Furthermore, we maintain that whenever an ethical goal has been shown to be conceptually impossible and therefore absurd, it is equally absurd to take measures to approach that ideal. It is illegitimate to concede that X is an absurd goal, and then to go on to say that we should take all possible measures to approach it, at any rate. If the end is absurd, so is the approach toward that end; this is a praxeological truth derived from the law that a means can obtain its value only by being imputed from the end.1 A drive toward X only obtains its value from the value of X itself; if the latter is absurd, then so is the former.

There are two types of ethical criticisms that can be made of the free-market system. One type is purely existential; that is, it rests on existential premises only. The other type advances conflicting ethical goals and protests that the free market does not attain these goals. (Any mixture of the two will here be placed in the second category.) The first type says: (1) The free market leads to consequence A; (2) I don’t like consequence A (or consequence A is objectively unlikable); (3) therefore, the free market should not be established. To refute this type of criticism, it is necessary only to refute the existential proposition in the first part of the argument, and this is, admittedly, a purely praxeological task.

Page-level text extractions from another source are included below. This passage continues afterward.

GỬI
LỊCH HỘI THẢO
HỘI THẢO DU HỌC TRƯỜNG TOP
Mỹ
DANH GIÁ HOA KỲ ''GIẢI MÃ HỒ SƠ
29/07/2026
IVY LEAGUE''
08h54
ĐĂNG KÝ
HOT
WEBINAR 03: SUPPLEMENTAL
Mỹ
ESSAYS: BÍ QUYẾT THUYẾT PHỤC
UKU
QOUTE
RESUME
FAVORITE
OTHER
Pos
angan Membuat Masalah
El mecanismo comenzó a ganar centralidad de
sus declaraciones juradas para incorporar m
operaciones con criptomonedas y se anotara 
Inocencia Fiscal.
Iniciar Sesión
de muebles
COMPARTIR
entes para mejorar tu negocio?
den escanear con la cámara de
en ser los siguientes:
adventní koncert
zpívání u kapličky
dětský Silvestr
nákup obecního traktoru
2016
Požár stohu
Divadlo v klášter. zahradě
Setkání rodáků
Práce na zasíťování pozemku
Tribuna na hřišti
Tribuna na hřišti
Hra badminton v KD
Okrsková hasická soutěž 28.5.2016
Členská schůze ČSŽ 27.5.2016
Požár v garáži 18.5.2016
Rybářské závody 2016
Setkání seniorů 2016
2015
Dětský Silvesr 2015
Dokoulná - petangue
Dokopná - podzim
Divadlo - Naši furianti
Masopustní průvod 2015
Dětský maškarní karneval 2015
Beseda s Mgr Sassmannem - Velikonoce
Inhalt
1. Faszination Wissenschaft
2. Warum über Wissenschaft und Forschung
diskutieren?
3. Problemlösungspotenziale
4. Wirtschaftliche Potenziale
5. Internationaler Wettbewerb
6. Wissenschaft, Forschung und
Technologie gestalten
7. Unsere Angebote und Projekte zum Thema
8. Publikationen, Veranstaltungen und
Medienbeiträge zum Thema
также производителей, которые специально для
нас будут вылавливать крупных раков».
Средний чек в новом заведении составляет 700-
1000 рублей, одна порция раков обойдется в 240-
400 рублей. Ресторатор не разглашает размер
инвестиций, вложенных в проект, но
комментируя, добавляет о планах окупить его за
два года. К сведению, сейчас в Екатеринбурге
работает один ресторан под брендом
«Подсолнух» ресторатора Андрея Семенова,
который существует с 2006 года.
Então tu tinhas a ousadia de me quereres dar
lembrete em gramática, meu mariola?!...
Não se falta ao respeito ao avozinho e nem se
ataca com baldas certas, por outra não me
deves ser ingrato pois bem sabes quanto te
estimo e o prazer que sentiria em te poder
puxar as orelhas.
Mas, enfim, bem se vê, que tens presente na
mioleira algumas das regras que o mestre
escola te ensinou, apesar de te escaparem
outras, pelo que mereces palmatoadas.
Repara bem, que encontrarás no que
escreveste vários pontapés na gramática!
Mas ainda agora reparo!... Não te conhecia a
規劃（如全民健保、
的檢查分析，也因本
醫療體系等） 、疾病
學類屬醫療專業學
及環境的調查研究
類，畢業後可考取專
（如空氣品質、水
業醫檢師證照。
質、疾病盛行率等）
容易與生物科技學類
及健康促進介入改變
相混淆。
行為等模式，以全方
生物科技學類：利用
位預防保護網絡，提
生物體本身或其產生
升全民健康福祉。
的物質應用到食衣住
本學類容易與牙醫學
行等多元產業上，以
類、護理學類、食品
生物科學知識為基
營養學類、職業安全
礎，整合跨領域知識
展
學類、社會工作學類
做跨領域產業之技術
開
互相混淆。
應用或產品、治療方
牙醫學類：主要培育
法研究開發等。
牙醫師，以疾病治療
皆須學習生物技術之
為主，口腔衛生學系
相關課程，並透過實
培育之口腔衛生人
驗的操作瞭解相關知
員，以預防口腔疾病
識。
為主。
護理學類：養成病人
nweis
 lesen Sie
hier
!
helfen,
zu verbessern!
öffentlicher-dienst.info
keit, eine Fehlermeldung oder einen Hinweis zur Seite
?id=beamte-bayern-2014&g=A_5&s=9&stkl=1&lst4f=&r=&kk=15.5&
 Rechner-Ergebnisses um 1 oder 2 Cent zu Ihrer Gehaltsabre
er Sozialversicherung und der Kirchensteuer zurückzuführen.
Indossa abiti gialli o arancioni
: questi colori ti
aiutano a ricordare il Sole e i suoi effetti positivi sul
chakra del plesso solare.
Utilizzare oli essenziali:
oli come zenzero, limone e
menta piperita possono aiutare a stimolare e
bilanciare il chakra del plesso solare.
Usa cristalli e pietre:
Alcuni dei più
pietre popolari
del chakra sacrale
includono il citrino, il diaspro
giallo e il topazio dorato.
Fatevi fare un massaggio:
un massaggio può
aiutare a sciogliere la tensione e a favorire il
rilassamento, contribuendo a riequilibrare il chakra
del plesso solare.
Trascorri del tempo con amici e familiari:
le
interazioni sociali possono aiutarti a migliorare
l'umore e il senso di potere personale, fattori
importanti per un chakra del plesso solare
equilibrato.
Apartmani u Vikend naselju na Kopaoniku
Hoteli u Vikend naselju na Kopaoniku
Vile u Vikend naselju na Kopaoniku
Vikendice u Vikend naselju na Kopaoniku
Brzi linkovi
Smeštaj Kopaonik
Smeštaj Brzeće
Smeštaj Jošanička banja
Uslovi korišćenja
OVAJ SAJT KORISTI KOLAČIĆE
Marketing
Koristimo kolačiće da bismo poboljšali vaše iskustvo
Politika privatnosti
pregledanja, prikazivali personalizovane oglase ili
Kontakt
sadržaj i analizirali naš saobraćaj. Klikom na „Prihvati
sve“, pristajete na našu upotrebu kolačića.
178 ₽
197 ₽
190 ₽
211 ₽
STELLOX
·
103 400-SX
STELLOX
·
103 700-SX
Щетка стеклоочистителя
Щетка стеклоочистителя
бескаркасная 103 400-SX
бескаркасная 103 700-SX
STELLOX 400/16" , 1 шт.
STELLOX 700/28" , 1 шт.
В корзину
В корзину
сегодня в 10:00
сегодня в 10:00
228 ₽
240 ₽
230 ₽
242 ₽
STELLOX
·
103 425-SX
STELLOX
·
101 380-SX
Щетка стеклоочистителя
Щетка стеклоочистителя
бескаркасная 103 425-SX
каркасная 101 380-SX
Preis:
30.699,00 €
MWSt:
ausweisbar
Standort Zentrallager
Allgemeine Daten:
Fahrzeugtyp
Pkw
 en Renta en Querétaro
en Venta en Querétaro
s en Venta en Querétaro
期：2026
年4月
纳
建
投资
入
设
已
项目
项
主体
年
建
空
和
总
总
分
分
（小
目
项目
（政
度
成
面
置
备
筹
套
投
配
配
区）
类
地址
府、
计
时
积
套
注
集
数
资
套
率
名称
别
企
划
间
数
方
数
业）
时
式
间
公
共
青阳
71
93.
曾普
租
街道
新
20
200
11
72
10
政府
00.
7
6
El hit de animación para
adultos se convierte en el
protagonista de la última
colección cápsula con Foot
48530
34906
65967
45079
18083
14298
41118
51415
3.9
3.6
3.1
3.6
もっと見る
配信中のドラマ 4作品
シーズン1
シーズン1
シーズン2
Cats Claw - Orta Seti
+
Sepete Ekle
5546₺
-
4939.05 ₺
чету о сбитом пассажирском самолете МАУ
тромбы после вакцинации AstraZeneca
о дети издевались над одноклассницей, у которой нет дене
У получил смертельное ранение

The following are brief summaries of very common criticisms of the free market that can be refuted praxeologically and that, indeed, have been refuted, implicitly or explicitly, in other writings:

(1) The free market causes business cycles and unemployment. Business cycles are caused by the governmental intervention of bank-credit expansion. Unemployment is caused by unions or government keeping wage rates above the free-market level. Only coercive intervention, not private spending, can bring about inflation.

(2) The free market is likely to bring about monopoly and monopoly pricing. If we define “monopoly” as the “single seller of a product,” we founder on insoluble problems. We cannot identify homogeneous products, except in the concrete day-to-day valuations of consumers. Furthermore, if we consider such monopoly as wicked, we must regard both Crusoe and Friday as vicious monopolists if they exchange fish and lumber on their desert island. But if Crusoe and Friday are not wicked, how can a more complex society, one necessarily less monopolistic in this sense, be at all wicked? At what point in the reduced scope of such monopoly can it be considered evil? And how can the market be held responsible for the number of people inhabiting the society? Moreover, every individual striving to be better than his fellows is thereby trying to be a “monopolist.” Is this bad? Do not both he and the rest of society benefit from his better mousetrap? Finally, there is no conceptually identifiable monopoly or monopolistic price on the free market.

Hence, a monopoly price and a monopoly by any usable definition arise only through the coercive grant of exclusive privilege by the government, and this includes all attempts to “enforce competition.”2

(3) The government must do what the people themselves cannot do. We have shown that no such cases can exist.

There are other criticisms, however, which infuse various degrees of ethical protest into the argument. This chapter will be devoted to a praxeological critique of some of the most popular of these antimarket ethical contentions.

  • 1In short, we are saying that the means must be justified by the end. What else but an end can justify a means? The common conception that the doctrine, “the end justifies the means,” is an immoral device of Communists, is hopelessly confused. When, for example, people object to murder as a means to achieve goals, they are objecting to murder, not because they do not believe that means are justified by ends, but because they have conflicting ends—for example, the end that murder not be committed. They may hold this view as an end-in-itself or because it is a means to other ends, such as upholding each man’s right to life.
  • 2For further discussion, see Man, Economy, and State, chapter 10.